■ **Exercise aim**:
Only the stretch below from the line holding "DREAMFACTORY PROJEKT" through the line holding "Que recherchez-vous ?" should be restated, word for word and with both ends included; pictures stay out.

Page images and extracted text
===
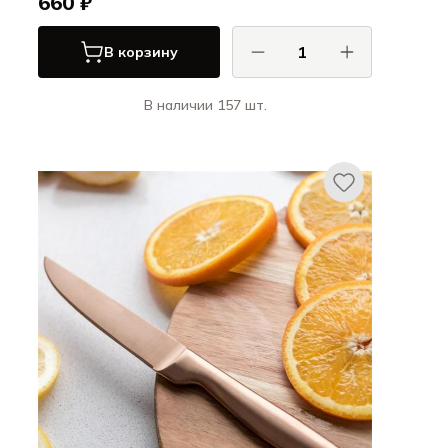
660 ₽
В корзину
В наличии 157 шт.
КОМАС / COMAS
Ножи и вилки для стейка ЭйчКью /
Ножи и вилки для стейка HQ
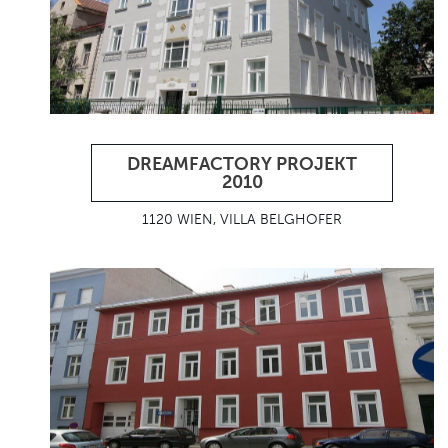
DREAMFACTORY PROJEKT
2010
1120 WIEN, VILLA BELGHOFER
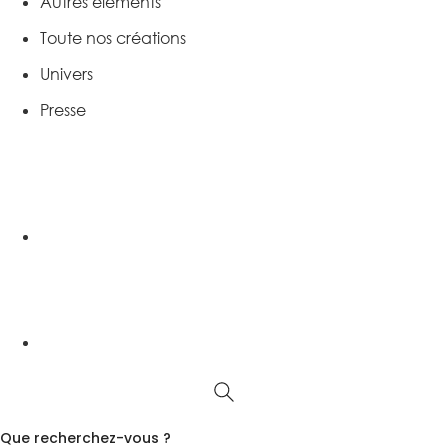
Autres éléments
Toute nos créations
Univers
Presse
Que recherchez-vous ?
===
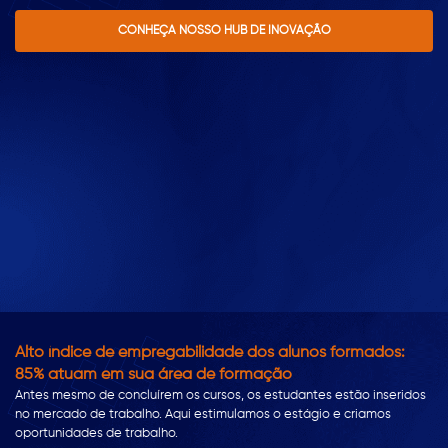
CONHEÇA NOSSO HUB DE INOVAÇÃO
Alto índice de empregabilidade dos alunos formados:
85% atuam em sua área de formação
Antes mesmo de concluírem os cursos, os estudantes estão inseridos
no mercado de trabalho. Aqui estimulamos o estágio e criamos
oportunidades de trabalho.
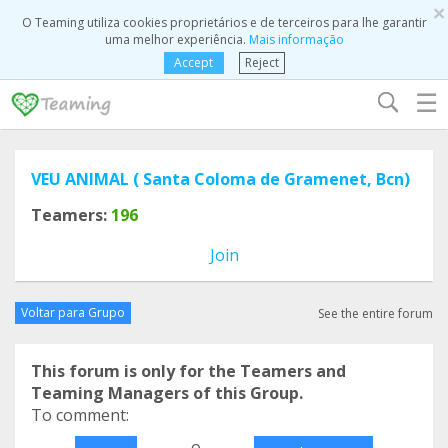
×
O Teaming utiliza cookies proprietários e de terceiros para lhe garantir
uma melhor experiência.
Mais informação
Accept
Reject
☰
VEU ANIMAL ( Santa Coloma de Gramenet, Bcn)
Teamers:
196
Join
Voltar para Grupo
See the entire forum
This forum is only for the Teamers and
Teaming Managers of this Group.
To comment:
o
===
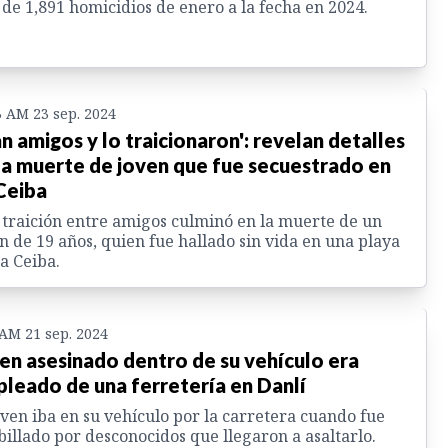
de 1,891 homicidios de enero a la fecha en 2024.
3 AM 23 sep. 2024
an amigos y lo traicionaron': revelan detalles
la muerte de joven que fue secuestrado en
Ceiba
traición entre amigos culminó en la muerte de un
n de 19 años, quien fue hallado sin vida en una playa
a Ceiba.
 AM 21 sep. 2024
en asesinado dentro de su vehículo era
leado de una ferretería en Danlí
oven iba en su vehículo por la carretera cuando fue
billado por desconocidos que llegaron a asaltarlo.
===
■ **Your solution**:
DREAMFACTORY PROJEKT
2010
1120 WIEN, VILLA BELGHOFER
Autres éléments
Toute nos créations
Univers
Presse
Que recherchez-vous ?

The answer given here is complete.